I think James Taylor and my good friend Paul Vincent should be mindful not to reduce CEP (accidentally or intentionally) to rule-based systems, and broaden their perspectives and blog entries. In the original work on CEP by Dr. Luckham, the point of CEP is to solve complex problems in many problem domains, many require backwards chaining, uncertainty principles, statistical methods and more. Rule-based systems are interesting and useful, congruent with expert-systems, but also have well documented limitations (see notes below) in the classes of complex problems they can efficiently address.
Both James and Paul have excellent backgrounds in rule-based systems and have worked together in this area; on the other hand, CEP is not simply “rules and events” or “rules with EDA” etc.

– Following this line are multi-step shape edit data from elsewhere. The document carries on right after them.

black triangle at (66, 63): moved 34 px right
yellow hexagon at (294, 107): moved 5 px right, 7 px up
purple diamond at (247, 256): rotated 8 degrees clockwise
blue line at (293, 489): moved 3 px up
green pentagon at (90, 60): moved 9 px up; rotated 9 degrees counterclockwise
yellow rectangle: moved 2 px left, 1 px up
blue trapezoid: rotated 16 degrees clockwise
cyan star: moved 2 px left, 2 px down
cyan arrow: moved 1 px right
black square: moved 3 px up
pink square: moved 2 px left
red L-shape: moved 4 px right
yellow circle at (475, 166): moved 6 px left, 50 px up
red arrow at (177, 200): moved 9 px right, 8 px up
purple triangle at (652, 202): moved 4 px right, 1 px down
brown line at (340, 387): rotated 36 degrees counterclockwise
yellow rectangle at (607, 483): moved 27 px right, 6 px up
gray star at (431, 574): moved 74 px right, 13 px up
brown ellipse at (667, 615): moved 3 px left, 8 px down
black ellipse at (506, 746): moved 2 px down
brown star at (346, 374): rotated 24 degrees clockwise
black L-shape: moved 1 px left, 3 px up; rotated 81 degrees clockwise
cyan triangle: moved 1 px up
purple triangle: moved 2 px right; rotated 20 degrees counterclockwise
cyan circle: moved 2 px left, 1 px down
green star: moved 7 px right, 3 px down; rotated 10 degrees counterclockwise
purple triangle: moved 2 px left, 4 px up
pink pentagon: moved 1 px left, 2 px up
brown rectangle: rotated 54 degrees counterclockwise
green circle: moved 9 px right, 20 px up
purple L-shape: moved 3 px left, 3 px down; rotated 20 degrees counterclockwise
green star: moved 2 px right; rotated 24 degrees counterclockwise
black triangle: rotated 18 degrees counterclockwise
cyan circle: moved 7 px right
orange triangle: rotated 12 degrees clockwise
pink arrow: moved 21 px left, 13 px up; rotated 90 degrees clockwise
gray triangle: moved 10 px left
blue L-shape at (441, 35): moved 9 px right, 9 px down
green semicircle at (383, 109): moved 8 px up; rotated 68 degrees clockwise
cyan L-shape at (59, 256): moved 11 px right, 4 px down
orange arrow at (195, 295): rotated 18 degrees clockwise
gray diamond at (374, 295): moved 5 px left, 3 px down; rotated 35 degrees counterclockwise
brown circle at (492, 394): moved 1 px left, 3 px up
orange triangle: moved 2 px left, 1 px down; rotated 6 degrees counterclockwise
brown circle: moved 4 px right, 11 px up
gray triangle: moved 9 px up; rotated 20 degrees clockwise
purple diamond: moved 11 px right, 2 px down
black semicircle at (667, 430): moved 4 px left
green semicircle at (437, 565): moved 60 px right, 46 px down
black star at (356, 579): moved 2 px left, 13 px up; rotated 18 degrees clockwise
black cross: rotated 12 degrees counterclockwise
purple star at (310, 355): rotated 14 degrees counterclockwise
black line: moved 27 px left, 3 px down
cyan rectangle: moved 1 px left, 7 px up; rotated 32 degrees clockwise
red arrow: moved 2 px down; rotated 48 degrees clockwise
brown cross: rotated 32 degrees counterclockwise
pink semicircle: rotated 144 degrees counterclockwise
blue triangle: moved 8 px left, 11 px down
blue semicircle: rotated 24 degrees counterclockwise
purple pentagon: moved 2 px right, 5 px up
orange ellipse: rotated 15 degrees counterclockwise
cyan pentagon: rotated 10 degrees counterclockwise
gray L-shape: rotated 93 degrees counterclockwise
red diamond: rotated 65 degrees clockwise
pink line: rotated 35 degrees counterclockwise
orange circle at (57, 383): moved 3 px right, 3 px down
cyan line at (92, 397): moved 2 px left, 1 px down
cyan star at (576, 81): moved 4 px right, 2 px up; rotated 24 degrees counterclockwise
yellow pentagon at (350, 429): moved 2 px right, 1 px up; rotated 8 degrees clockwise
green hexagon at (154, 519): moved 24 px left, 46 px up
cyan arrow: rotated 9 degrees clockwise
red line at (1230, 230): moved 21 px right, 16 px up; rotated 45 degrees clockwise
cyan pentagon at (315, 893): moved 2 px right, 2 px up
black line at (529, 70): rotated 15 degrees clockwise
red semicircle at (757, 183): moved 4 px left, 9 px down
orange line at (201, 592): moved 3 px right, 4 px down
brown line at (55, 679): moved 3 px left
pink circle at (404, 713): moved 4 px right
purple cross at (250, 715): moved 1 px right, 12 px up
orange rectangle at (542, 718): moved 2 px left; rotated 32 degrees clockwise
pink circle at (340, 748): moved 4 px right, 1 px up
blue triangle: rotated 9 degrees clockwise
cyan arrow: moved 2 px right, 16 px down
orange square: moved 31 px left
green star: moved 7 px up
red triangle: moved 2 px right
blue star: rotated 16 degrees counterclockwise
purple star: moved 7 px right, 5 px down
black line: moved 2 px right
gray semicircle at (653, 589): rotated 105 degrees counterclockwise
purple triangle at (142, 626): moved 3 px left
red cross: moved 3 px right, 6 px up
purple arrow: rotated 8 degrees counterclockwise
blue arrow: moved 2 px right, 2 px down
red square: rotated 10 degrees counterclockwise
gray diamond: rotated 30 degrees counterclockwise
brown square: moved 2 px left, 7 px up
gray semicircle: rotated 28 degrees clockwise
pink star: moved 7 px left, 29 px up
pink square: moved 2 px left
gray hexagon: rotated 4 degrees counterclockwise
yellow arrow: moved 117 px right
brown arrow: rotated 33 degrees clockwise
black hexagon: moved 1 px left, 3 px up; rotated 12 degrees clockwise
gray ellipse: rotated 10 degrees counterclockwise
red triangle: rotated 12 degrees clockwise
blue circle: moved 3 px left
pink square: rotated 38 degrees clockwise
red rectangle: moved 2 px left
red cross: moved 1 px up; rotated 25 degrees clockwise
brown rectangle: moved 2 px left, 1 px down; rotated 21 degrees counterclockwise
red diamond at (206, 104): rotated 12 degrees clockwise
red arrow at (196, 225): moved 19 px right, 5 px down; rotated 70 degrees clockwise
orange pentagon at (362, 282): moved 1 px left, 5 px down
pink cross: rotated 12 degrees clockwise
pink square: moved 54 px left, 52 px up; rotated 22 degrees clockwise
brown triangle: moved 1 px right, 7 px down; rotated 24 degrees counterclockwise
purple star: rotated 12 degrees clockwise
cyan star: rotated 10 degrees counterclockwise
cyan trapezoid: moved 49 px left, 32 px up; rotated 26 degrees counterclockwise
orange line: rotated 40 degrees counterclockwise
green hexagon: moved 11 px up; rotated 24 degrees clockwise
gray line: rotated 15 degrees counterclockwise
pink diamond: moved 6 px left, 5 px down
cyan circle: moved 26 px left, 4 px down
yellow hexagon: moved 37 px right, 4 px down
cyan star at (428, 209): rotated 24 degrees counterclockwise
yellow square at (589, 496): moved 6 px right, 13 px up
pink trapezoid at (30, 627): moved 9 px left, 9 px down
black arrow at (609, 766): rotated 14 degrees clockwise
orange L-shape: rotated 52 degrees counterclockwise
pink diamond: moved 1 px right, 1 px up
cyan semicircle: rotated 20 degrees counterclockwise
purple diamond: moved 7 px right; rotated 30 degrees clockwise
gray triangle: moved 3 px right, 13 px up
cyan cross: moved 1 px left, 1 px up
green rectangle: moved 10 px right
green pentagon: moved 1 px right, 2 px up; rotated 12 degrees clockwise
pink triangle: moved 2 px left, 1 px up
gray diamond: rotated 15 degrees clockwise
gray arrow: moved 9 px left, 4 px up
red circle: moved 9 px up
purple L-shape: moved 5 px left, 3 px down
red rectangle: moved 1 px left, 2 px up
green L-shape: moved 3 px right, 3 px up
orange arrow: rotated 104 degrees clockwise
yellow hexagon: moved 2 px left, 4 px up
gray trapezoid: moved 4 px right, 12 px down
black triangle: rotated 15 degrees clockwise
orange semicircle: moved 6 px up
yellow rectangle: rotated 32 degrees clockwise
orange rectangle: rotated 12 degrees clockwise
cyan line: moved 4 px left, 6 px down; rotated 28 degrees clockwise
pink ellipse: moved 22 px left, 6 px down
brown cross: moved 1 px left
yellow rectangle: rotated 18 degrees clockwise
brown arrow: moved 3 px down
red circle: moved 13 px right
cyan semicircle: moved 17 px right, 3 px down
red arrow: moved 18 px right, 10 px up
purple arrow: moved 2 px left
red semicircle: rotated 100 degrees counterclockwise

Dr. Luckam’s background as a distinquished professor at Stanford was AI, including debugging large-scale distributed systems and performing complex network security research for DARPA. In all of these application areas, there is a known limit to the usefulness of rule-based approaches to address complex classes of decision support systems that require statistical methods to mitigate uncertainty. Rule-based systems are very useful, but they are suboptimal for the challenges of more complex decision support services that are better addressed by statistical and stochastic methods designed for systems with uncertainty – the problem set addressed by Dr. Luckam’s original CEP work.
I enjoy reading James and Paul supporting each other in the area of rules-based approaches to CEP; but I hope the “business rules folks” will keep in mind that CEP was designed to be significantly broader than rule-based decision support.
Reference 1: Rule-based systems are only feasible for problems for which any and all knowledge in the problem domain can be written in the form of if-then rules and for which this problem space is not large.
Reference 2: Abstract: “We demonstrate that classes of dependencies among beliefs held with uncertainty cannot be represented in rule-based systems in a natural or efficient manner. We trace these limitations to a fundamental difference between certain and uncertain reasoning. In particular, we show that beliefs held with certainty are more modular than uncertain beliefs. We argue that the limitations of the rule-based approach for expressing dependencies are a consequence of forcing non-modular knowledge into a representation scheme originally designed to represent modular beliefs….”
Reference 3: “Rule based systems have no ability to automatically learn from their mistakes, nor do they have any way of determining information from their environment. As such, their use is usually limited to very simple problems that have a finite, known set of possible states.”
Reference 4: Broad Google search on limitations of rule-based systems.